Electrical properties address characteristics such as conductivity, resistance, and inductance.
For Plastics. Electrical properties of plastics vary widely. This can be critical in compact devices like smartphones, in which current and signal must be isolated to prevent distortion or in medical devices in which strong currents or magnetic fields are used for diagnostics or treatment.
For Metals. Similarly, conductivity varies widely among metals. Copper is generally our first choice for conductivity, but aluminium offers good conductivity while reducing cost and improving resistance to corrosion if conductivity is not critical.
Frequently Overlooked Material Considerations
A lot of designers have a few “go-to” materials they use unless those have obvious shortcomings. This is fine if the material meets the need and the price is right. But in some cases you might be giving up benefits that you could turn up with a bit of research. Or you might discover problems in a prototype that would have turned up in a properties search, slowing your development process. Or maybe you could meet the needs at a lower price, which could really add up over a longer production run. Here are some examples:
- You might think heat or UV damage are irrelevant in a product designed for indoor use. But what happens if it’s left out in the sun or in a closed car?
- Have you anticipated all forms of chemical exposure? Your small print may warn against certain chemicals, but a more resilient material can prevent user dissatisfaction.
- Have you considered all field conditions? An automotive component may be protected from UV under the hood, but has to deal with accumulated heat, while a similar motorcycle part may face exactly opposite conditions.
- How well will the component age? Is it disposable? Replaceable? Permanent?
- Is density a consideration? Some moving parts may benefit from lightness, while others need weight to function properly.

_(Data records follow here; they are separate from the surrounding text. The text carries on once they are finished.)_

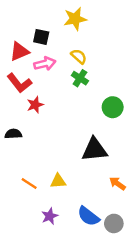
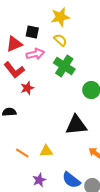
yellow semicircle: (79, 56) -> (60, 40), moved
green cross: (80, 78) -> (64, 66), size x1.5

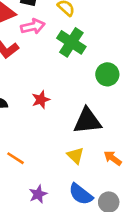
red star: (27, 88) -> (41, 100), moved
yellow triangle: (46, 151) -> (75, 156), moved, turned 48

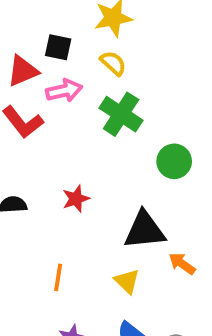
orange line: (16, 158) -> (58, 277), moved, turned 66
orange arrow: (113, 158) -> (182, 264), moved

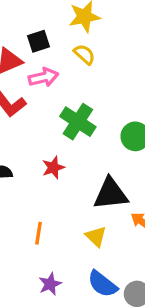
black square: (58, 47) -> (39, 41), turned -30
green cross: (121, 114) -> (78, 122), moved

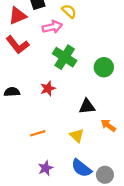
pink arrow: (43, 77) -> (52, 27), moved
black triangle: (111, 194) -> (87, 106), size x0.7
orange line: (39, 233) -> (38, 133), turned 64

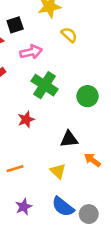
yellow semicircle: (69, 11) -> (69, 35), moved

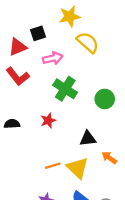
yellow semicircle: (69, 35) -> (88, 42), size x1.5
orange line: (15, 169) -> (53, 166), moved
yellow triangle: (58, 171) -> (78, 168), size x1.5

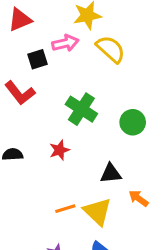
black square: (38, 33) -> (37, 59), moved
red triangle: (18, 47) -> (20, 20), moved
pink arrow: (53, 58) -> (65, 43), moved

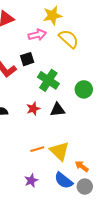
black square: (37, 59) -> (27, 59), moved
black triangle: (111, 173) -> (57, 110), moved
orange arrow: (139, 198) -> (82, 166), moved

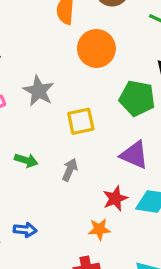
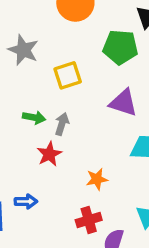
green arrow: (26, 160) -> (34, 117), moved
red star: (115, 199) -> (49, 154), moved
blue arrow: (25, 230) -> (26, 201), moved

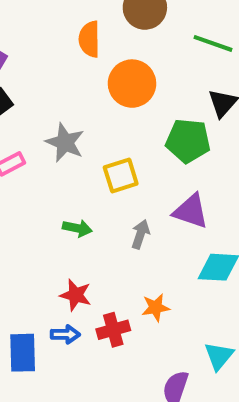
gray arrow: (62, 124) -> (140, 234), moved
red star: (49, 154) -> (76, 295), moved, turned -30
red cross: (89, 220) -> (113, 330), moved

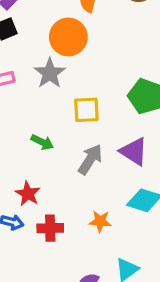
orange circle: (132, 84) -> (68, 37), moved
gray arrow: (140, 234) -> (90, 159), size x1.4
orange star: (156, 308) -> (100, 221), moved

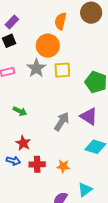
yellow square: (86, 110) -> (62, 70), moved
green arrow: (42, 142) -> (20, 111), moved
orange star: (100, 221) -> (63, 166), moved

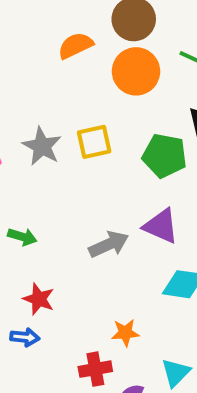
orange semicircle: (61, 21) -> (76, 46), turned 60
orange circle: (48, 46) -> (136, 71), moved
gray arrow: (62, 121) -> (109, 244), turned 42
red cross: (37, 164) -> (95, 369), moved

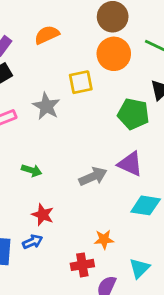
orange semicircle: (76, 46) -> (47, 35), moved
yellow square: (94, 142) -> (81, 82), moved
blue arrow: (25, 337) -> (33, 242), turned -30

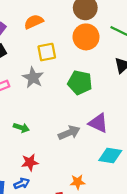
yellow square: (81, 82) -> (47, 52), moved
green pentagon: (133, 114) -> (80, 83), moved
red star: (43, 215) -> (30, 162), turned -30

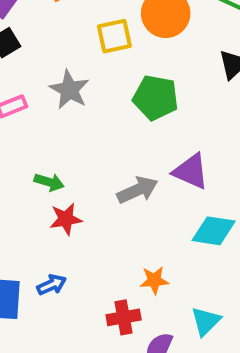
yellow square: (47, 52) -> (114, 36), moved
red star: (30, 162) -> (66, 219), moved

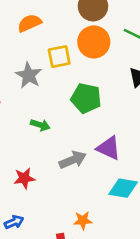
gray star: (69, 90) -> (29, 75), moved
green arrow: (49, 182) -> (40, 125), moved

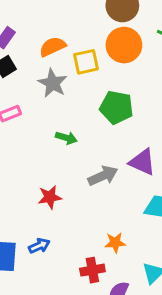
orange semicircle: (29, 23) -> (53, 47), moved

- Size and strength can be interchangeable. A thinner part made of a stronger material may save space. Using less material could make up for higher cost per unit of volume.
- Finish isn’t just a cosmetic issue. Factors like texture can be critical to ergonomics.
- The right material can help resolve design issues. For example, built-in spring clips or living hinges can eliminate the need for connectors.
- Heat can be a problem in many products. A well-designed heat sink made of the right metal or plastic can effectively move heat away from critical areas.